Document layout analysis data
::::::::::

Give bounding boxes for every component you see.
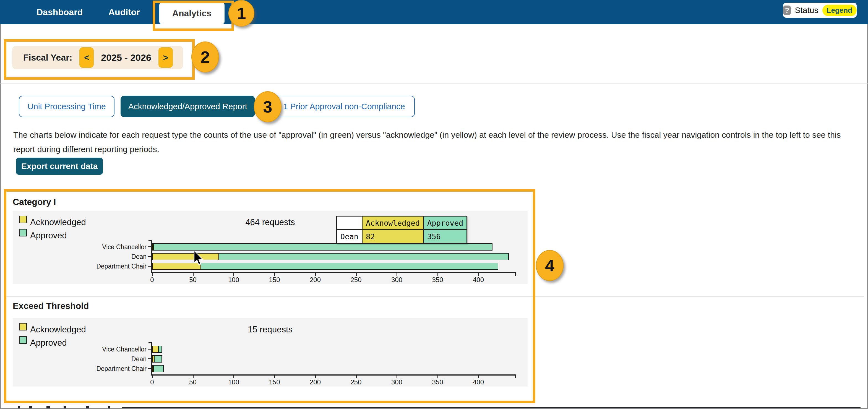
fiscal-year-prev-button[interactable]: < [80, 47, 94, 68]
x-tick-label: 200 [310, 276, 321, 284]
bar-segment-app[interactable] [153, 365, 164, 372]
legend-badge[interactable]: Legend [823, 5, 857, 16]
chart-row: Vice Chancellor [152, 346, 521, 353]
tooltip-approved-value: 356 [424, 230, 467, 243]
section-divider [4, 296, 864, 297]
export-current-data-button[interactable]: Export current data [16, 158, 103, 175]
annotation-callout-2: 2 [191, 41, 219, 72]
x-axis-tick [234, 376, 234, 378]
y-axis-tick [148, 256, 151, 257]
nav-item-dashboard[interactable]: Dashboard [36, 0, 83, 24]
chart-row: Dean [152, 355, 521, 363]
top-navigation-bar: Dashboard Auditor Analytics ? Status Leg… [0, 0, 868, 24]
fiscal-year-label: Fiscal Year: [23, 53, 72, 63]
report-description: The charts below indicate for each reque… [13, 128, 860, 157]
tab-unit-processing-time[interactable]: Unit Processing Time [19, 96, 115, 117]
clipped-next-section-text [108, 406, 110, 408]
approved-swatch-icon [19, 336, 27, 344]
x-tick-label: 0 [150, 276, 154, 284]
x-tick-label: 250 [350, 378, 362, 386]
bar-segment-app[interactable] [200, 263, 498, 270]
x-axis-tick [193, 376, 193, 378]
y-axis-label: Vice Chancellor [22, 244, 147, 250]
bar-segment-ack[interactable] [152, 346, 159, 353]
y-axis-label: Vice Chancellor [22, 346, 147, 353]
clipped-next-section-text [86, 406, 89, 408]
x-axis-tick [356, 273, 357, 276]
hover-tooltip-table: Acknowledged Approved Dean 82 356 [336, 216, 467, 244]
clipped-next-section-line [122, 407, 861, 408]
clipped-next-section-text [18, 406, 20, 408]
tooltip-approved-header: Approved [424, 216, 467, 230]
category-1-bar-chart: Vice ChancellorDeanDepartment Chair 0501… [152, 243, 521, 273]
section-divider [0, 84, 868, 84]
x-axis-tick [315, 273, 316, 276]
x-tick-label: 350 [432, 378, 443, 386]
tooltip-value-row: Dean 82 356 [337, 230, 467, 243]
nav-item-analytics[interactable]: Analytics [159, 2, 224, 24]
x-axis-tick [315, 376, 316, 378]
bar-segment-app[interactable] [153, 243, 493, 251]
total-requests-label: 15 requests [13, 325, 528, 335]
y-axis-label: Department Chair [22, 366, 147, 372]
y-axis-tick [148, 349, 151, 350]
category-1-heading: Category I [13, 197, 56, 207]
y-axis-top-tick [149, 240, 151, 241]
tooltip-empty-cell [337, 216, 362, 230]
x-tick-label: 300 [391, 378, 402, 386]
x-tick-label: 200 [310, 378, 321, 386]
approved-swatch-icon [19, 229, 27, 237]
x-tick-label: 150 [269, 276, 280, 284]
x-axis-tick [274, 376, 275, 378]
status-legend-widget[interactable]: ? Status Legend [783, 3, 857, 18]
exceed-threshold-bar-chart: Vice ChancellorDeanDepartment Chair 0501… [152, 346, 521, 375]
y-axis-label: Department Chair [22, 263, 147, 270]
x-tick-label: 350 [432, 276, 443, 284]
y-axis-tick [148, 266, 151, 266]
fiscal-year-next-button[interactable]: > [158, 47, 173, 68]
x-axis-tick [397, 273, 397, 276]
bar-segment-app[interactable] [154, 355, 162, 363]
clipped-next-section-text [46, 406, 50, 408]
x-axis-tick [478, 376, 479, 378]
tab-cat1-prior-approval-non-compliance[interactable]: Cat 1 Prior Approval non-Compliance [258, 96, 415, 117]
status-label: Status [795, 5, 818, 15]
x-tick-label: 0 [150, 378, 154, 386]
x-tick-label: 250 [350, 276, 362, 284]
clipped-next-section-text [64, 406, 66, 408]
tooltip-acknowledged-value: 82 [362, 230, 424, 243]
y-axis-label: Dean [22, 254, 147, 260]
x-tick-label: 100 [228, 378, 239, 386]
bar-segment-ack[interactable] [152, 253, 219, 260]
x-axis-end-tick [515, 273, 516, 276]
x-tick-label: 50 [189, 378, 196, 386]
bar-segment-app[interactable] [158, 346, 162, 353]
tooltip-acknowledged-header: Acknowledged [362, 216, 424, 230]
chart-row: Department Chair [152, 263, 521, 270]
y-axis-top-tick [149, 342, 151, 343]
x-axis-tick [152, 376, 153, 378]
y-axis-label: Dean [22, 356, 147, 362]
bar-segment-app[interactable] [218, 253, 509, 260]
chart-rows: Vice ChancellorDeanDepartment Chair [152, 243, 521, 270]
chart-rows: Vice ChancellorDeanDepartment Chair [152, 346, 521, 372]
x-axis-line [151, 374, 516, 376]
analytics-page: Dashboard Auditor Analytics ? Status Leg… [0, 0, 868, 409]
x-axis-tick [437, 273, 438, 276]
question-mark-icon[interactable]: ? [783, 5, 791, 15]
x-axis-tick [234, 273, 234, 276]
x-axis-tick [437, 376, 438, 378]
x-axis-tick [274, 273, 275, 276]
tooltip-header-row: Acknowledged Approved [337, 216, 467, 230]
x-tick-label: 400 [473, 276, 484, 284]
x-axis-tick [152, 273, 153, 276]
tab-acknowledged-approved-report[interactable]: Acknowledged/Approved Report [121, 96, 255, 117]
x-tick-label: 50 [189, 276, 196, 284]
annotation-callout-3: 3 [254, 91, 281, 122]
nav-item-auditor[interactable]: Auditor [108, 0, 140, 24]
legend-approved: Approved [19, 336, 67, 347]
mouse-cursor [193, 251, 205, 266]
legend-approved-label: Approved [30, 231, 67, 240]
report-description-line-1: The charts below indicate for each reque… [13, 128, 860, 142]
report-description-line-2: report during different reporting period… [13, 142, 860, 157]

::::::::::

Exactly as written above, print every record, and keep the pictures out.

* EXERCISE RESPONSE:
Give bounding boxes for every component you see.
fiscal-year-prev-button[interactable]: < [80, 47, 94, 68]
x-tick-label: 200 [310, 276, 321, 284]
bar-segment-app[interactable] [153, 365, 164, 372]
legend-badge[interactable]: Legend [823, 5, 857, 16]
chart-row: Vice Chancellor [152, 346, 521, 353]
tooltip-approved-value: 356 [424, 230, 467, 243]
section-divider [4, 296, 864, 297]
export-current-data-button[interactable]: Export current data [16, 158, 103, 175]
annotation-callout-2: 2 [191, 41, 219, 72]
x-axis-tick [234, 376, 234, 378]
y-axis-tick [148, 256, 151, 257]
nav-item-dashboard[interactable]: Dashboard [36, 0, 83, 24]
chart-row: Dean [152, 355, 521, 363]
top-navigation-bar: Dashboard Auditor Analytics ? Status Leg… [0, 0, 868, 24]
fiscal-year-label: Fiscal Year: [23, 53, 72, 63]
report-description: The charts below indicate for each reque… [13, 128, 860, 157]
tab-unit-processing-time[interactable]: Unit Processing Time [19, 96, 115, 117]
clipped-next-section-text [108, 406, 110, 408]
approved-swatch-icon [19, 336, 27, 344]
x-tick-label: 0 [150, 276, 154, 284]
x-tick-label: 250 [350, 378, 362, 386]
bar-segment-app[interactable] [200, 263, 498, 270]
x-axis-tick [193, 376, 193, 378]
y-axis-label: Vice Chancellor [22, 244, 147, 250]
bar-segment-ack[interactable] [152, 346, 159, 353]
y-axis-label: Vice Chancellor [22, 346, 147, 353]
clipped-next-section-text [86, 406, 89, 408]
x-axis-tick [356, 273, 357, 276]
hover-tooltip-table: Acknowledged Approved Dean 82 356 [336, 216, 467, 244]
clipped-next-section-line [122, 407, 861, 408]
clipped-next-section-text [18, 406, 20, 408]
tooltip-approved-header: Approved [424, 216, 467, 230]
category-1-bar-chart: Vice ChancellorDeanDepartment Chair 0501… [152, 243, 521, 273]
section-divider [0, 84, 868, 84]
x-axis-tick [315, 273, 316, 276]
x-tick-label: 350 [432, 378, 443, 386]
tooltip-value-row: Dean 82 356 [337, 230, 467, 243]
nav-item-analytics[interactable]: Analytics [159, 2, 224, 24]
x-axis-tick [315, 376, 316, 378]
bar-segment-app[interactable] [153, 243, 493, 251]
total-requests-label: 15 requests [13, 325, 528, 335]
y-axis-label: Department Chair [22, 366, 147, 372]
y-axis-tick [148, 349, 151, 350]
category-1-heading: Category I [13, 197, 56, 207]
y-axis-top-tick [149, 240, 151, 241]
tooltip-empty-cell [337, 216, 362, 230]
x-tick-label: 300 [391, 378, 402, 386]
x-tick-label: 200 [310, 378, 321, 386]
approved-swatch-icon [19, 229, 27, 237]
x-tick-label: 150 [269, 276, 280, 284]
x-axis-tick [274, 376, 275, 378]
status-legend-widget[interactable]: ? Status Legend [783, 3, 857, 18]
exceed-threshold-bar-chart: Vice ChancellorDeanDepartment Chair 0501… [152, 346, 521, 375]
y-axis-label: Department Chair [22, 263, 147, 270]
x-tick-label: 350 [432, 276, 443, 284]
y-axis-tick [148, 266, 151, 266]
fiscal-year-next-button[interactable]: > [158, 47, 173, 68]
x-axis-tick [397, 273, 397, 276]
bar-segment-app[interactable] [154, 355, 162, 363]
clipped-next-section-text [46, 406, 50, 408]
x-axis-tick [478, 376, 479, 378]
tab-cat1-prior-approval-non-compliance[interactable]: Cat 1 Prior Approval non-Compliance [258, 96, 415, 117]
status-label: Status [795, 5, 818, 15]
x-tick-label: 0 [150, 378, 154, 386]
x-tick-label: 250 [350, 276, 362, 284]
clipped-next-section-text [64, 406, 66, 408]
tooltip-acknowledged-value: 82 [362, 230, 424, 243]
y-axis-label: Dean [22, 254, 147, 260]
x-tick-label: 100 [228, 378, 239, 386]
bar-segment-ack[interactable] [152, 253, 219, 260]
x-axis-end-tick [515, 273, 516, 276]
x-tick-label: 50 [189, 378, 196, 386]
bar-segment-app[interactable] [158, 346, 162, 353]
tooltip-acknowledged-header: Acknowledged [362, 216, 424, 230]
chart-row: Department Chair [152, 263, 521, 270]
y-axis-top-tick [149, 342, 151, 343]
x-axis-tick [152, 376, 153, 378]
y-axis-label: Dean [22, 356, 147, 362]
bar-segment-app[interactable] [218, 253, 509, 260]
chart-rows: Vice ChancellorDeanDepartment Chair [152, 243, 521, 270]
chart-rows: Vice ChancellorDeanDepartment Chair [152, 346, 521, 372]
x-axis-line [151, 374, 516, 376]
analytics-page: Dashboard Auditor Analytics ? Status Leg… [0, 0, 868, 409]
x-axis-tick [437, 273, 438, 276]
question-mark-icon[interactable]: ? [783, 5, 791, 15]
x-axis-tick [234, 273, 234, 276]
x-axis-tick [437, 376, 438, 378]
x-axis-tick [274, 273, 275, 276]
tooltip-header-row: Acknowledged Approved [337, 216, 467, 230]
x-tick-label: 400 [473, 276, 484, 284]
x-axis-tick [152, 273, 153, 276]
tab-acknowledged-approved-report[interactable]: Acknowledged/Approved Report [121, 96, 255, 117]
x-tick-label: 50 [189, 276, 196, 284]
annotation-callout-3: 3 [254, 91, 281, 122]
nav-item-auditor[interactable]: Auditor [108, 0, 140, 24]
legend-approved: Approved [19, 336, 67, 347]
mouse-cursor [193, 251, 205, 266]
legend-approved-label: Approved [30, 231, 67, 240]
report-description-line-1: The charts below indicate for each reque… [13, 128, 860, 142]
report-description-line-2: report during different reporting period… [13, 142, 860, 157]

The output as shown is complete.